The 2012 Stolpman harvest kicked off Friday morning, September 7th
around 2AM and picking lasted through dawn. The fifteen members of La
Cuadrilla picked a total of 12 tons of fruit!
Kari and I caught up to the crew in Block 4 on Saturday morning about
5AM, for what turned out to be a perfect showcase for just how awesome
our crew really is.
Because the Viognier is pressed immediately while still cold, we use
the more efficient picking system of dropping fruit into buckets and
tossing bucket loads into 1,000 pound macro-bins to stack directly on
our truck and into the winery. Ruben left an extra fruiting cane
above the spur pruned wire this year which resulted in more clusters,
but smaller, with tiny grapes packed with flavor. More, miniature
clusters, some hidden away by the canopy made picking even more
intricate this year.
Cuadrilla flexed their skill, working like a well oiled machine,
removing the bird nets and pulling off extra leaves in advance of the
core picking team, and guiding tractors in and out as the trailers
were filled. As buckets were dumped, any errant leaves were sorted
out of the bins.
Like clock work, the 10th macro bin was filled as the Eastern Sky
showed signs of light. Straps were thrown over the load, and off the
flatbed roared, with Lupe at the wheel, to get the Viognier into tank
before breakfast time!
We all enjoyed a coffee and pastry break to allow the sun to rise a
bit more, granting us daylight for the most delicate task yet. It was
time for a very special Sangiovese harvest: Sashi and Peter Paston
have been working on a Solera style VinSanto for four harvests now,
and it won’t be released until 8 vintages have been blended together.

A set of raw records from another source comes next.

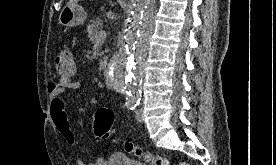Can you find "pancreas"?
Wrapping results in <instances>:
<instances>
[{
  "instance_id": "pancreas-1",
  "label": "pancreas",
  "mask_w": 276,
  "mask_h": 165,
  "mask_svg": "<svg viewBox=\"0 0 276 165\" xmlns=\"http://www.w3.org/2000/svg\"><path fill=\"white\" fill-rule=\"evenodd\" d=\"M102 28H103V21L99 18L91 20L90 23L88 24L87 26L88 37L93 44L98 42L97 36L102 31ZM100 41L103 42V40H100ZM103 54L104 52L100 53L99 56H102ZM106 62H107V57H104L103 60L100 61L99 63L100 70H103L105 68Z\"/></svg>"
}]
</instances>
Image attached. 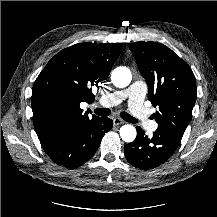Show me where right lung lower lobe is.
<instances>
[{
	"mask_svg": "<svg viewBox=\"0 0 217 217\" xmlns=\"http://www.w3.org/2000/svg\"><path fill=\"white\" fill-rule=\"evenodd\" d=\"M113 126L109 118L96 117L78 128L40 140L47 155L58 165L76 168L90 160L103 135Z\"/></svg>",
	"mask_w": 217,
	"mask_h": 217,
	"instance_id": "obj_1",
	"label": "right lung lower lobe"
}]
</instances>
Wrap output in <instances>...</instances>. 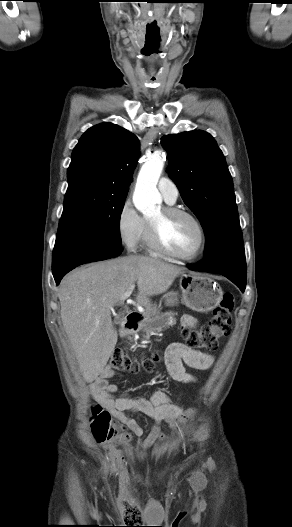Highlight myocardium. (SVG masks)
Instances as JSON below:
<instances>
[{"label":"myocardium","mask_w":292,"mask_h":527,"mask_svg":"<svg viewBox=\"0 0 292 527\" xmlns=\"http://www.w3.org/2000/svg\"><path fill=\"white\" fill-rule=\"evenodd\" d=\"M162 213L164 217L173 216H186L190 218L198 228L199 231V244L195 251L189 255H181L170 250L163 242L160 224L158 222L147 220L149 242L153 250L167 256L169 258L179 261H193L203 254L207 244V234L202 221L191 211L175 207V206H164L162 207Z\"/></svg>","instance_id":"myocardium-1"}]
</instances>
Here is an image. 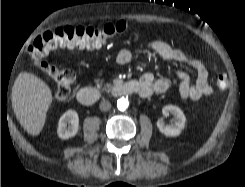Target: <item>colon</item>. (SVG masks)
I'll return each mask as SVG.
<instances>
[{"label":"colon","mask_w":245,"mask_h":187,"mask_svg":"<svg viewBox=\"0 0 245 187\" xmlns=\"http://www.w3.org/2000/svg\"><path fill=\"white\" fill-rule=\"evenodd\" d=\"M127 28L128 24L124 21L107 24L101 28L60 27L37 37L28 46L27 53L35 66L56 82L55 97L63 100L70 95L75 74L71 69L46 62L43 58L62 47L99 48L109 39L125 32ZM216 84L220 90H225L228 86L224 75L217 77Z\"/></svg>","instance_id":"obj_1"}]
</instances>
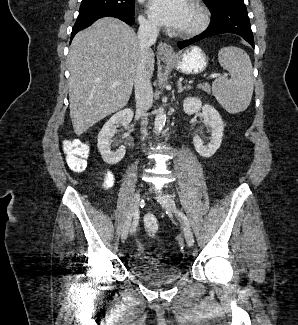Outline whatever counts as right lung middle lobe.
I'll return each mask as SVG.
<instances>
[{"label":"right lung middle lobe","instance_id":"right-lung-middle-lobe-1","mask_svg":"<svg viewBox=\"0 0 298 325\" xmlns=\"http://www.w3.org/2000/svg\"><path fill=\"white\" fill-rule=\"evenodd\" d=\"M135 0H82L78 17L93 15L103 10H112L134 15Z\"/></svg>","mask_w":298,"mask_h":325}]
</instances>
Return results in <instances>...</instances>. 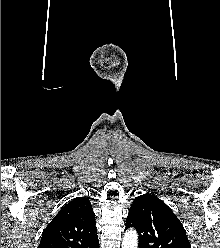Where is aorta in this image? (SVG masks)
Wrapping results in <instances>:
<instances>
[{"mask_svg":"<svg viewBox=\"0 0 220 248\" xmlns=\"http://www.w3.org/2000/svg\"><path fill=\"white\" fill-rule=\"evenodd\" d=\"M138 235L133 229L127 230L124 234L122 241V248H137Z\"/></svg>","mask_w":220,"mask_h":248,"instance_id":"aorta-1","label":"aorta"}]
</instances>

The goal is to pick only the perfect, tiny, early ripening Sangiovese
clusters directly into stacking baskets where they will dry and
raisinate for days, concentrating the sugars and adding a ripasso
In pairs, one member held the basket while the other inspects each
small cluster, passing on any with green grapes. I joked with Peter
Paston that the guys looked like waiters carrying trays at his
restaurant, Obelisk, in Washington DC.
The careful cluster selection for the Vinsanto project served as an
ideal warmup for the upcoming Syrah harvest. We’ll only want the
perfect fruit for Ruben’s block, which is quickly approaching ideal
ripeness. Following Ruben’s Block, we’ll start picking only the
ripest clusters from our High Density blocks. Harvest is just getting
off, and when I asked the guys if they were tired at the end of the
day, they shrugged it off “solo Poquito” only a little!